The LightHouse product line also provides Aclara with an entry into the investor-owned utility (IOU) market where it has concentrated its efforts—Tollgrade has deployed its LightHouse system with DTE, Duke Energy, Toronto Hydro, and Western Power in the United Kingdom. In theory, Aclara can now better promote its various AMI solution sets to electric IOUs while marketing the LightHouse distribution monitoring solution to its sizable installed base of cooperatives and munis. Aclara historically has had a sizeable presence in the IOU marketplace with its gas and water AMI systems, with millions of endpoint systems deployed with customers in states including California and New York.

It’s All About the Smart

What makes a grid smart is the overlay of communications and software solutions that allow formerly manual controls to be automated. While Aclara was offering a piece of that smart equation with its legacy communications system, it now offers a broader array of solutions to smarten up not only the meters at the very edge of the grid, but also feeders throughout a distribution network.

The line sensor market hasn’t exactly taken the world by storm in the last few years, but it has shown promising traction more recently. Where the devices used to be expensive and analytics solutions (from which the return on sensor investments really come) were nascent, today’s costs are lower and the ways that real-time operational data can be used are growing exponentially. Navigant Research expects the global installed base of overhead line monitors to grow from a couple hundred thousand in 2016 to around 1.7 million by 2025.

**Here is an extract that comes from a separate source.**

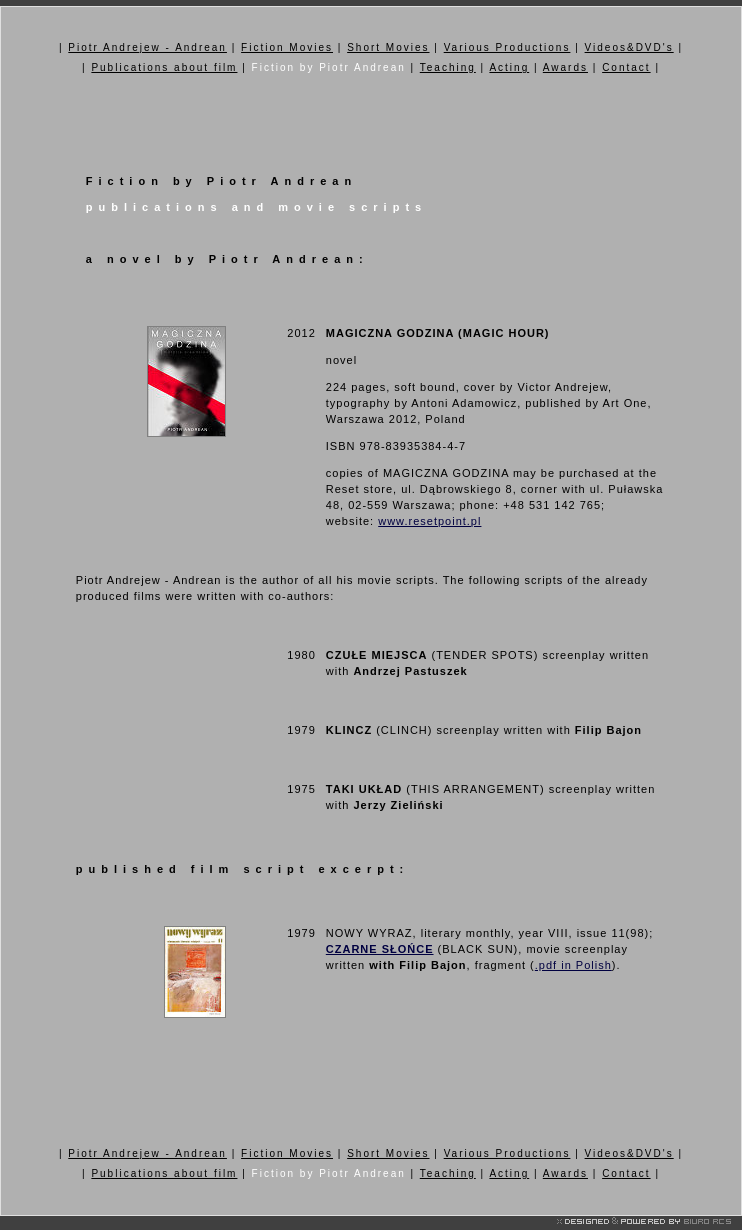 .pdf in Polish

Installed Base Overhead Line Monitors by Region, Worldwide: 2016-2025

Aclara Smart Meters

(Source: Navigant Research)

Generally, we don’t expect the overhead line monitor business to reach the same levels of penetration as, say, smart meters. They’ll be used on particularly troublesome feeders or where there are high levels of distributed solar wreaking havoc at the grid edge.

The Internet of Energy

What Aclara is doing by consolidating various sensors types—and a meter is just another sensor in the grid—into its product line is demonstrating its commitment to going beyond meter reading and boldly into the broader Internet of Things—or Energy—to make its platform more valuable and deepen its reach with utility decision makers. I wouldn’t be surprised to see more announcements from Aclara, perhaps related to software or analytics that leverage the underlying network and devices now incorporated in the company’s stable of products.